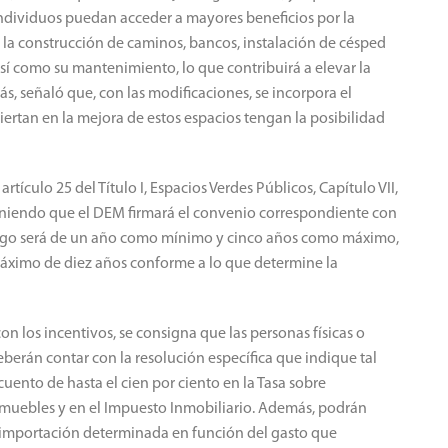
dividuos puedan acceder a mayores beneficios por la
e la construcción de caminos, bancos, instalación de césped
sí como su mantenimiento, lo que contribuirá a elevar la
ás, señaló que, con las modificaciones, se incorpora el
viertan en la mejora de estos espacios tengan la posibilidad
rtículo 25 del Título I, Espacios Verdes Públicos, Capítulo VII,
oniendo que el DEM firmará el convenio correspondiente con
azgo será de un año como mínimo y cinco años como máximo,
máximo de diez años conforme a lo que determine la
on los incentivos, se consigna que las personas físicas o
berán contar con la resolución específica que indique tal
cuento de hasta el cien por ciento en la Tasa sobre
nmuebles y en el Impuesto Inmobiliario. Además, podrán
a importación determinada en función del gasto que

→ **ACTIVITY**: In the listing above, find the lines holding the word "años" and copy them.

→ **REPLY**:
azgo será de un año como mínimo y cinco años como máximo,
máximo de diez años conforme a lo que determine la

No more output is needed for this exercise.